Thelymitra speciosa, commonly called eastern Queen of Sheba, is a species of orchid in the family Orchidaceae and endemic to the south-west of Western Australia. It has a single erect, spiral, dark green leaf with a purplish base and one or two glossy, purplish flowers with broad reddish edges and yellowish margins. There are two bright yellow or orange arms on the sides of the column.

==Description==
Thelymitra speciosa is a tuberous, perennial herb with an erect, dark green leaf which is egg-shaped near its purplish base, then suddenly narrows to a linear, channelled, spiral leaf 30-70 mm long and 4-7 mm wide. One or two glossy, purplish flowers with broad reddish edges and yellowish margins, 30-50 mm wide are borne on a flowering stem 100-200 mm tall. The sepals and petals are 15-25 mm long and 6-10 mm wide. The column is purplish, 5-7 mm long and about 2 mm wide with a cluster of small finger-like glands on its back. There are two bright yellow or orange ear-like arms on the sides of the column. The flowers are insect pollinated and open widely on hot days. Flowering occurs in August and September.

==Taxonomy and naming==
Thelymitra speciosa was first formally described in 2009 by Jeff Jeanes and the description was published in Muelleria. The specific epithet (speciosa) is a Latin word meaning "showy" or "splendid ", referring to this " very spectacular and showy species".

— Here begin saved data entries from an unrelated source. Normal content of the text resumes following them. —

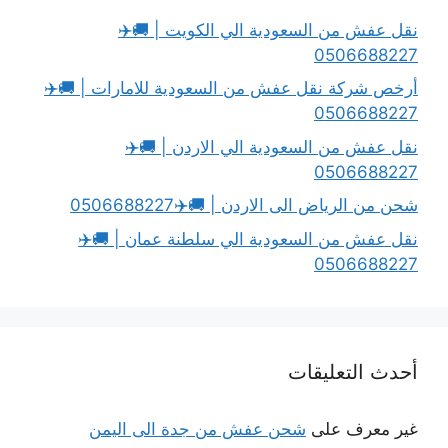
نقل عفش من السعودية الي الكويت | 🚚✈️
0506688227
أرخص شركة نقل عفش من السعودية للامارات | 🚚✈️
0506688227
نقل عفش من السعودية الي الاردن | 🚚✈️
0506688227
شحن من الرياض الى الاردن | 🚚✈️0506688227
نقل عفش من السعودية الي سلطنة عمان | 🚚✈️
0506688227
أحدث التعليقات
غير معرف
على
شحن عفش من جدة الى اليمن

==Distribution and habitat==
Eastern Queen of Sheba grows with dense shrubs in winter-wet areas between the Stirling Ranges and Lake Grace in the Avon Wheatbelt, Esperance Plains and Mallee biogeographic regions.

==Conservation==
Thelymitra speciosa is classified as "not threatened" by the Western Australian Government Department of Parks and Wildlife.